Au-dessus des deux archanges musiciens, la Vierge porte son fils sur les genoux. Selon une iconographie habituelle à première vue, elle présente au monde l’enfant divin. Ce qui est beaucoup moins habituel, c’est l’attitude que l’enfant adopte, celle, précisément, d’un enfant : selon un motif que Taddeo importe de Gènes où il a travaillé au cours de la même décennie, plutôt que de bénir les fidèles probablement à genoux devant l’œuvre, cet enfant attrape son petit pied comme le ferait naturellement n’importe quel enfant de son âge, ajoutant une touche de naturalisme encore peu fréquente dans la peinture siennoise en dépit des nombreuses innovations apportées dans ce domaine près d’un siècle plus tôt, notamment par les frères Lorenzetti. Le message symbolique, toutefois, demeure évidemment présent puisqu’il s’agit bien de présenter celui que les fidèles connaissent comme le futur Rédempteur de l’humanité : cet enfant divin martyrise donc un oiseau, comme il se doit, en guise d’évocation de la Passion.
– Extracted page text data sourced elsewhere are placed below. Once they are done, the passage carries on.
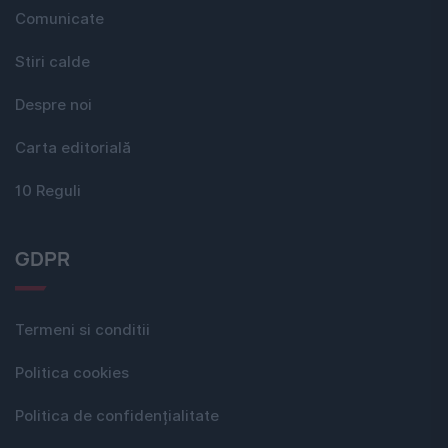
Comunicate
Stiri calde
Despre noi
Carta editorială
10 Reguli
GDPR
Termeni si conditii
Politica cookies
Politica de confidențialitate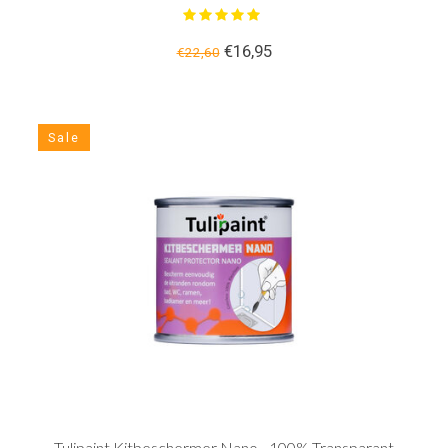
€16,95
€22,60
Sale
Tulipaint Kitbeschermer Nano - 100% Transparant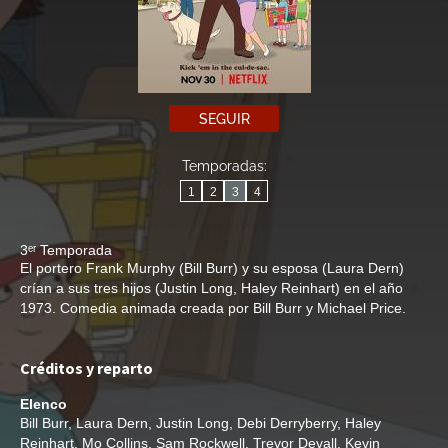
SEGUIR
Temporadas:
1
2
3
4
3ᵉʳ Temporada
El portero Frank Murphy (Bill Burr) y su esposa (Laura Dern)
crían a sus tres hijos (Justin Long, Haley Reinhart) en el año
1973. Comedia animada creada por Bill Burr y Michael Price.
Créditos y reparto
Elenco
Bill Burr
,
Laura Dern
,
Justin Long
,
Debi Derryberry
,
Haley
Reinhart
,
Mo Collins
,
Sam Rockwell
,
Trevor Devall
,
Kevin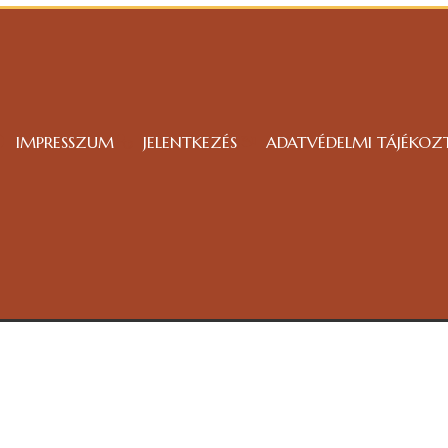
IMPRESSZUM
JELENTKEZÉS
ADATVÉDELMI TÁJÉKOZ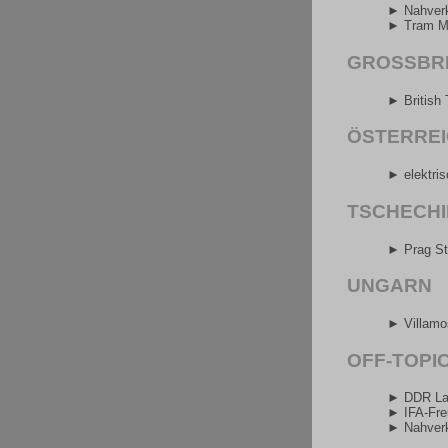
► Nahverk
► Tram M
GROSSBRI
► British
ÖSTERRE
► elektris
TSCHECHI
► Prag St
UNGARN
► Villamo
OFF-TOPI
► DDR La
► IFA-Fr
► Nahverk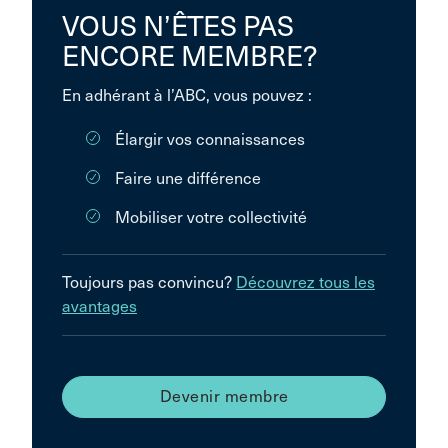
VOUS N’ÊTES PAS
ENCORE MEMBRE?
En adhérant à l’ABC, vous pouvez :
Élargir vos connaissances
Faire une différence
Mobiliser votre collectivité
Toujours pas convincu?
Découvrez tous les
avantages
Devenir membre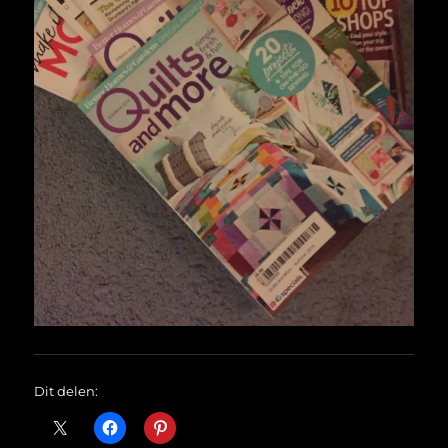
Dit delen: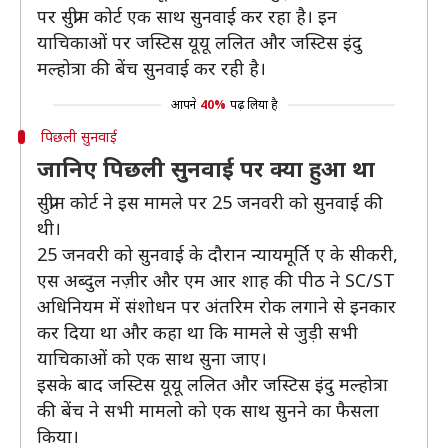
पर सुप्रीम कोर्ट एक साथ सुनवाई कर रहा है। इन
याचिकाओं पर जस्टिस यूयू ललित और जस्टिस इंदु
मल्होत्रा की बेंच सुनवाई कर रही है।
आपने
40%
पढ़ लिया है
पिछली सुनवाई
जानिए पिछली सुनवाई पर क्या हुआ था
सुप्रीम कोर्ट ने इस मामले पर 25 जनवरी को सुनवाई की
थी।
25 जनवरी को सुनवाई के दौरान न्यायमूर्ति ए के सीकरी,
एस अब्दुल नज़ीर और एम आर शाह की पीठ ने SC/ST
अधिनियम में संशोधन पर अंतरिम रोक लगाने से इनकार
कर दिया था और कहा था कि मामले से जुड़ी सभी
याचिकाओं को एक साथ सुना जाए।
इसके बाद जस्टिस यूयू ललित और जस्टिस इंदु मल्होत्रा
की बेंच ने सभी मामलो को एक साथ सुनने का फैसला
किया।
Cette œuvre est parvenue jusqu’à nous dans un état de conservation exceptionnel, et n’a pas subi le démembrement de ses éléments constitutifs contrairement à nombre d’autres œuvres de Taddeo. Son encadrement très élaboré, peut-être dû à l’artiste lui-même, de style typiquement siennois avec ses hautes cuspides gothiques, est presque entièrement d’origine (quelques parties ont été refaites au XIXe siècle.